INSTRUCTIONS FOR THE TASK: Take the entries below and print, exactly, the stretch from the line containing "Mariana Marin, Luca Piţu, Liviu Ioan" through the line containing "Stoiciu, spre a-i numi doar pe câţiva", both included.

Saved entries
* * * * * * *
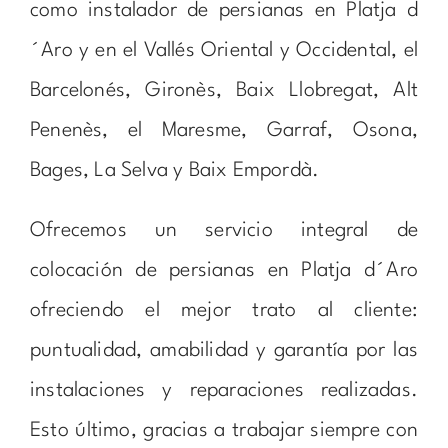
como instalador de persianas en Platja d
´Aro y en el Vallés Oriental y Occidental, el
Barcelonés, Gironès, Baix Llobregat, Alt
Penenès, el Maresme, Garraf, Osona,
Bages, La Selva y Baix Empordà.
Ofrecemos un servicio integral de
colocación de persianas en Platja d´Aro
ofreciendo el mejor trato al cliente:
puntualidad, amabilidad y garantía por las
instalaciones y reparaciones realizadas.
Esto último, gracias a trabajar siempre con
* * * * * * *
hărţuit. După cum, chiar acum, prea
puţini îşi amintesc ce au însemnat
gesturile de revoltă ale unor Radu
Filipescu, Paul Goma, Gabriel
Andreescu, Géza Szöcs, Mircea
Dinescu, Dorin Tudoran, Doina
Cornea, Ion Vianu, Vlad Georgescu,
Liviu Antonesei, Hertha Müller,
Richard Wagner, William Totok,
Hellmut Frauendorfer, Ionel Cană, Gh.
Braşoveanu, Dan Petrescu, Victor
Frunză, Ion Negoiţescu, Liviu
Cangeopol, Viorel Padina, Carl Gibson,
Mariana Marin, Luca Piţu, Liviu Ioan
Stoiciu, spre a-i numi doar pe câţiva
* * * * * * *
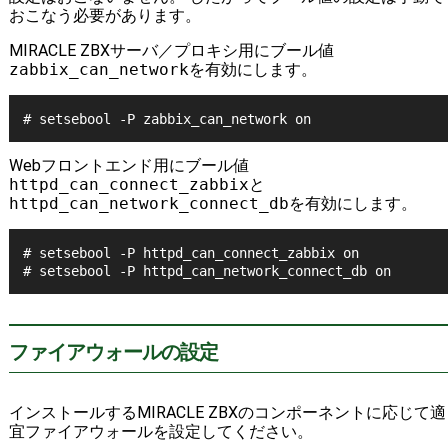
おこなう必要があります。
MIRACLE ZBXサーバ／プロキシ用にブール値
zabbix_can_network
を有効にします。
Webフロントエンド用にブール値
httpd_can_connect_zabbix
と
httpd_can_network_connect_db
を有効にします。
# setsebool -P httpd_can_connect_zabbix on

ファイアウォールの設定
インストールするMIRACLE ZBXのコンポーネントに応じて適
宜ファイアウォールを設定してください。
* * * * * * *
REPLY TO THE EXERCISE:
Mariana Marin, Luca Piţu, Liviu Ioan
Stoiciu, spre a-i numi doar pe câţiva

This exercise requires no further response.